Read the lines of the data below and retrieve those with "аварийного".

Data entries

● ● ● ● ●

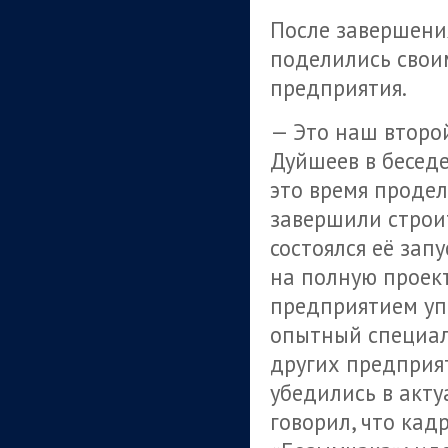
После завершени
поделились свои
предприятия.
— Это наш второй
Дуйшеев в беседе
это время проде
завершили строи
состоялся её запу
на полную проект
предприятием уп
опытный специали
других предприят
убедились в акту
говорил, что кад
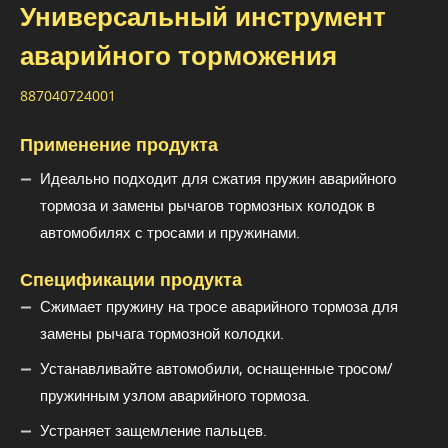
Универсальный инструмент
аварийного торможения
887040724001
Применение продукта
Идеально подходит для сжатия пружин аварийного
тормоза и замены рычагов тормозных колодок в
автомобилях с тросами и пружинами.
Спецификации продукта
Сжимает пружину на тросе аварийного тормоза для
замены рычага тормозной колодки.
Устанавливайте автомобили, оснащенные тросом/
пружинным узлом аварийного тормоза.
Устраняет защемление пальцев.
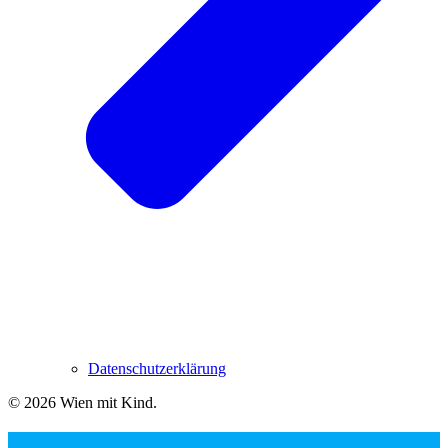
Datenschutzerklärung
© 2026 Wien mit Kind
.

● ● ● ● ●

* TASK OUTPUT
аварийного торможения
Идеально подходит для сжатия пружин аварийного
Сжимает пружину на тросе аварийного тормоза для
пружинным узлом аварийного тормоза.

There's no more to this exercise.